Warum manche Leute an Gott glauben, andere dagegen nicht

Die Bereitschaft zu glauben hängt stark mit der moralischen Einstellung zusammen, weniger mit analytischem Denken.

Warum Menschen an höhere Mächte glauben wollen, können Evolutionsbiologen recht schlüssig beantworten: weil sich über die vergangenen 700.000 Jahre bei Homo sapiens die Sprach-und Denkfähigkeit zu einer Art „philosophischem Modul“ im Gehirn vereinten. Die Grundursache für Angst ist das Unerklärliche. Nur Menschen, die sich „einordnen“ können, die in Gewissheit ihrer Herkunft, des Sinns ihres gegenwärtigen Lebens und ihrer Zukunft leben, entkommen der Angst.

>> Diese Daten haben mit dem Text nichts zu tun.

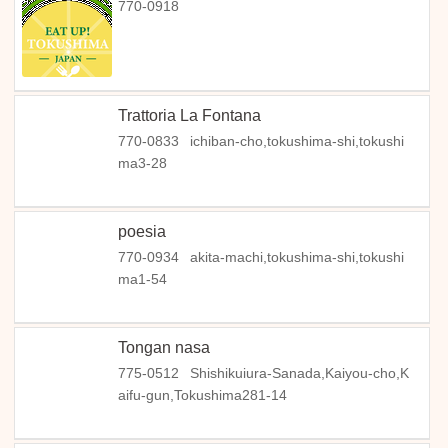
770-0918
Trattoria La Fontana
770-0833
ichiban-cho,tokushima-shi,tokushi
ma3-28
poesia
770-0934
akita-machi,tokushima-shi,tokushi
ma1-54
Tongan nasa
775-0512
Shishikuiura-Sanada,Kaiyou-cho,K
aifu-gun,Tokushima281-14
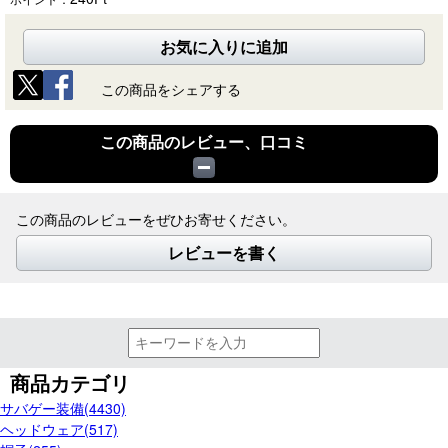
お気に入りに追加
この商品をシェアする
この商品のレビュー、口コミ
この商品のレビューをぜひお寄せください。
レビューを書く
商品カテゴリ
サバゲー装備(4430)
ヘッドウェア(517)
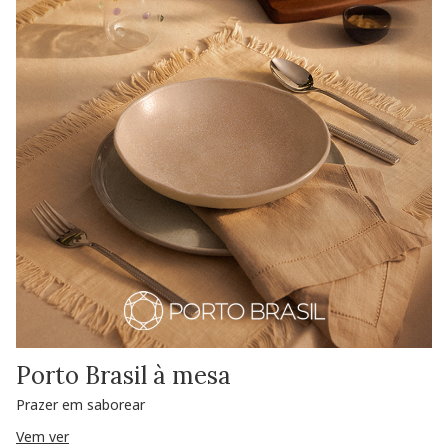
Porto Brasil à mesa
Prazer em saborear
Vem ver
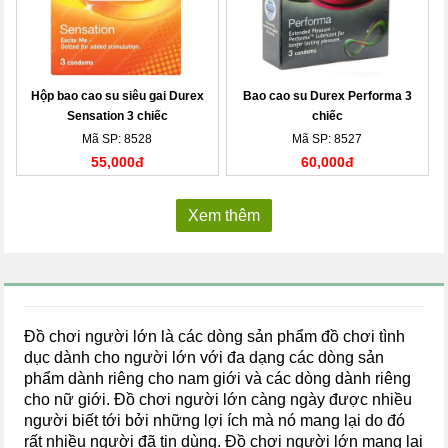
Hộp bao cao su siêu gai Durex
Bao cao su Durex Performa 3
Sensation 3 chiếc
chiếc
Mã SP: 8528
Mã SP: 8527
55,000đ
60,000đ
Xem thêm
Đồ chơi người lớn là các dòng sản phẩm đồ chơi tình
dục dành cho người lớn với đa dạng các dòng sản
phẩm dành riêng cho nam giới và các dòng dành riêng
cho nữ giới. Đồ chơi người lớn càng ngày được nhiều
người biết tới bởi những lợi ích mà nó mang lại do đó
rất nhiều người đã tin dùng. Đồ chơi người lớn mang lại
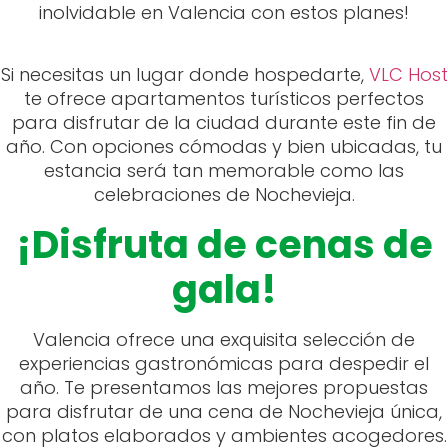
inolvidable en Valencia con estos planes!
Si necesitas un lugar donde hospedarte,
VLC Host
te ofrece apartamentos turísticos perfectos
para disfrutar de la ciudad durante este fin de
año. Con opciones cómodas y bien ubicadas, tu
estancia será tan memorable como las
celebraciones de Nochevieja.
¡Disfruta de cenas de
gala!
Valencia ofrece una exquisita selección de
experiencias gastronómicas para despedir el
año. Te presentamos las mejores propuestas
para disfrutar de una cena de Nochevieja única,
con platos elaborados y ambientes acogedores.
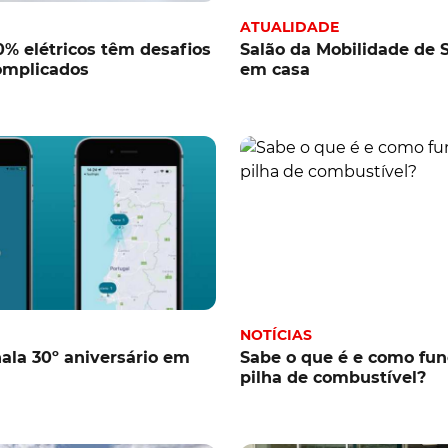
ATUALIDADE
0% elétricos têm desafios
Salão da Mobilidade de S
omplicados
em casa
NOTÍCIAS
nala 30º aniversário em
Sabe o que é e como fu
pilha de combustível?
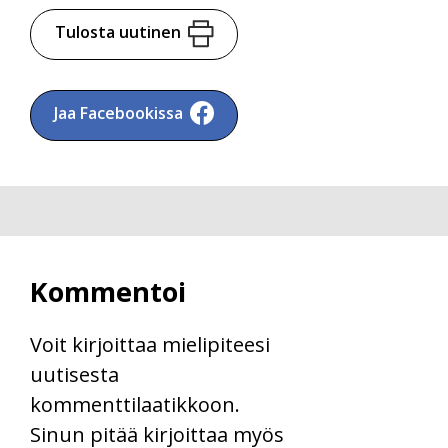
Tulosta uutinen
Jaa Facebookissa
Kommentoi
Voit kirjoittaa mielipiteesi
uutisesta
kommenttilaatikkoon.
Sinun pitää kirjoittaa myös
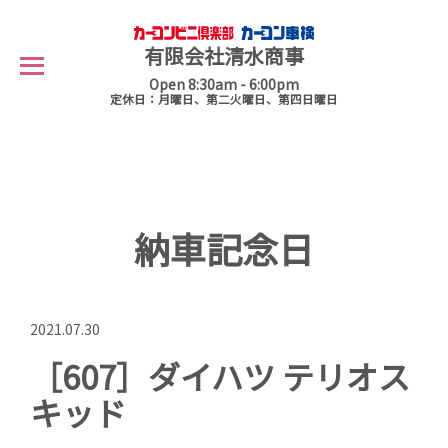
有限会社清水商事
Open 8:30am - 6:00pm
定休日：月曜日、第二火曜日、第四日曜日
納車記念日
2021.07.30
［607］ダイハツ テリオス
キッド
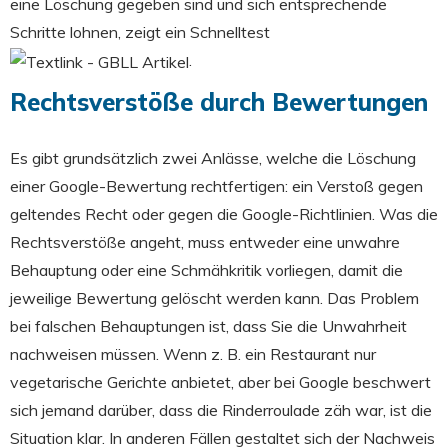
eine Löschung gegeben sind und sich entsprechende
Schritte lohnen, zeigt ein Schnelltest
.
Rechtsverstöße durch Bewertungen
Es gibt grundsätzlich zwei Anlässe, welche die Löschung
einer Google-Bewertung rechtfertigen: ein Verstoß gegen
geltendes Recht oder gegen die Google-Richtlinien. Was die
Rechtsverstöße angeht, muss entweder eine unwahre
Behauptung oder eine Schmähkritik vorliegen, damit die
jeweilige Bewertung gelöscht werden kann. Das Problem
bei falschen Behauptungen ist, dass Sie die Unwahrheit
nachweisen müssen. Wenn z. B. ein Restaurant nur
vegetarische Gerichte anbietet, aber bei Google beschwert
sich jemand darüber, dass die Rinderroulade zäh war, ist die
Situation klar. In anderen Fällen gestaltet sich der Nachweis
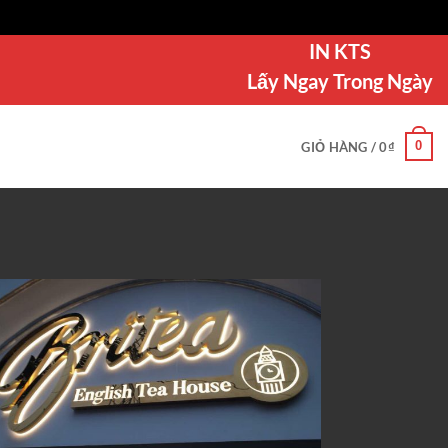
IN KTS
Lấy Ngay Trong Ngày
0
GIỎ HÀNG /
0
₫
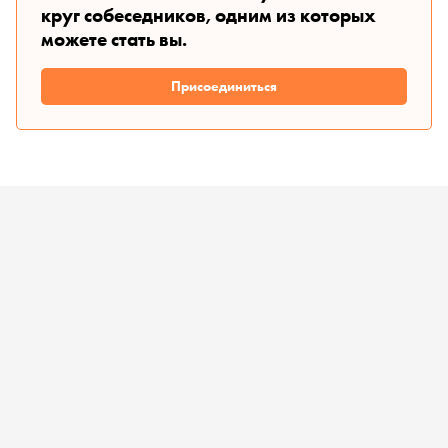
круг собеседников, одним из которых
можете стать вы.
Присоединиться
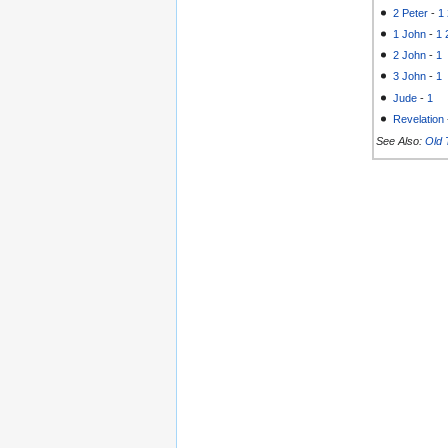
2 Peter
-
1
1 John
-
1
2 John
-
1
3 John
-
1
Jude
-
1
Revelation
See Also:
Old 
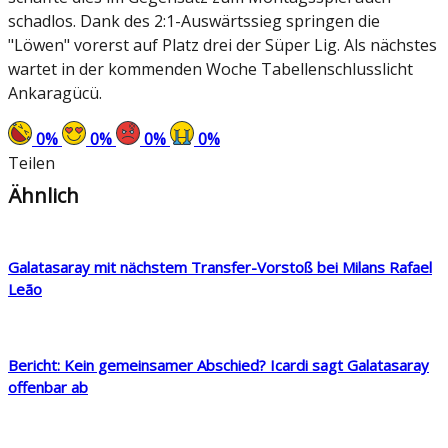
schadlos. Dank des 2:1-Auswärtssieg springen die
"Löwen" vorerst auf Platz drei der Süper Lig. Als nächstes
wartet in der kommenden Woche Tabellenschlusslicht
Ankaragücü.
0
%
0
%
0
%
0
%
Teilen
Ähnlich
Galatasaray mit nächstem Transfer-Vorstoß bei Milans Rafael
Leão
Bericht: Kein gemeinsamer Abschied? Icardi sagt Galatasaray
offenbar ab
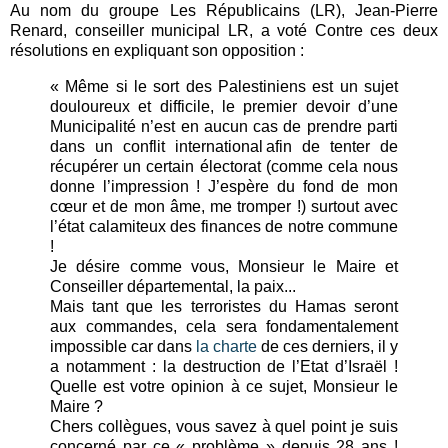
Au nom du groupe Les Républicains (LR), Jean-Pierre
Renard, conseiller municipal LR, a voté Contre ces deux
résolutions en expliquant son opposition :
« Même si le sort des Palestiniens est un sujet
douloureux et difficile, le premier devoir d’une
Municipalité n’est en aucun cas de prendre parti
dans un conflit international afin de tenter de
récupérer un certain électorat (comme cela nous
donne l’impression ! J’espère du fond de mon
cœur et de mon âme, me tromper !) surtout avec
l’état calamiteux des finances de notre commune
!
Je désire comme vous, Monsieur le Maire et
Conseiller départemental, la paix...
Mais tant que les terroristes du Hamas seront
aux commandes, cela sera fondamentalement
impossible car dans
la charte
de ces derniers, il y
a notamment : la destruction de l’Etat d’Israël !
Quelle est votre opinion à ce sujet, Monsieur le
Maire ?
Chers collègues, vous savez à quel point je suis
concerné par ce « problème » depuis 28 ans !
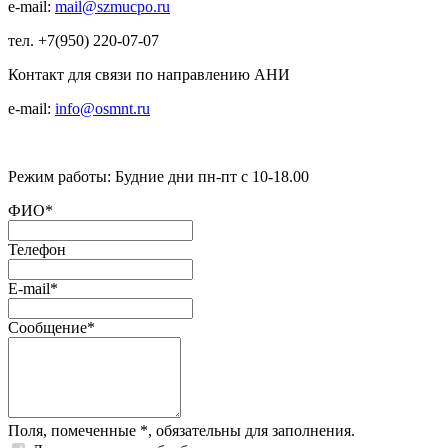
e-mail:
mail@szmucpo.ru
тел. +7(950) 220-07-07
Контакт для связи по направлению АНИ
e-mail:
info@osmnt.ru
Режим работы: Будние дни пн-пт с 10-18.00
ФИО
*
Телефон
E-mail
*
Сообщение
*
Поля, помеченные
*
, обязательны для заполнения.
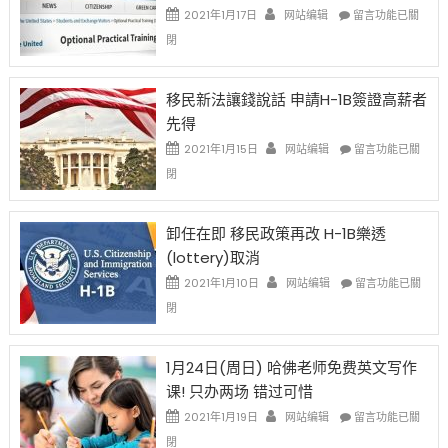
Issue〉
在
2021年1月17日
网站编辑
留言功能已關
中
〈繼
閉
H-
1B
簽
移民新法讓錢說話 申請H-1B簽證高薪者
證
先得
工
資
在
2021年1月15日
网站编辑
留言功能已關
比
〈移
閉
例
民
設
新
限
法
卸任在即 移民政策再改 H-1B樂透
後
讓
(lottery)取消
現
錢
在
說
在
2021年1月10日
网站编辑
留言功能已關
開
話
〈卸
閉
始
申
任
對
請
在
OPT
H-
即
1月24日(周日) 哈佛老师免费英文写作
開
1B
移
课! 只办两场 错过可惜
刀〉
簽
民
中
證
政
在
2021年1月19日
网站编辑
留言功能已關
高
策
〈1
閉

Dem stehen heute Entwurzelung, Sinnkrisen und ungewisse Zukunft gegenüber. Für Menschen ist es überlebenswichtig, die Welt, die eigene Herkunft und Sinnhaftigkeit und ein Kontinuum des Selbst nach dem Tod zu konstruieren. Religionen sind solche Sinnsysteme. Die Menschen spannten dazu die Spiritualität, Emotionalität und den Verstand ihres Mythenhirns zusammen. Andere Einordnungssysteme sind die Wissenschaften – mit ihrem empirisch-materialistischen Extrem der modernen Naturwissenschaften.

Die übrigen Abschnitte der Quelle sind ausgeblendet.